When a line of the records contains "with", copy it.

-------- Source records --------

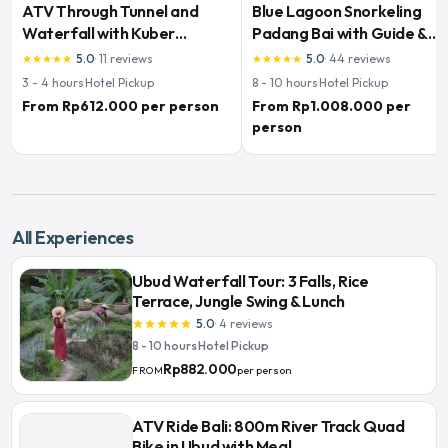
ATV Through Tunnel and
Blue Lagoon Snorkeling
Waterfall with Kuber
Padang Bai with Guide &
Adventures
Lunch
5.0
·
11
reviews
5.0
·
44
reviews
star
star
star
star
star
star
star
star
star
star
3 - 4
hours
·
Hotel Pickup
8 - 10
hours
·
Hotel Pickup
From Rp612.000 per person
From Rp1.008.000 per
person
All Experiences
Ubud Waterfall Tour: 3 Falls, Rice
Terrace, Jungle Swing & Lunch
5.0
·
4
reviews
star
star
star
star
star
8 - 10 hours
·
Hotel Pickup
Rp882.000
per person
FROM
ATV Ride Bali: 800m River Track Quad
Bike in Ubud with Meal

--------

Expected answer —
Waterfall with Kuber
Padang Bai with Guide &
Bike in Ubud with Meal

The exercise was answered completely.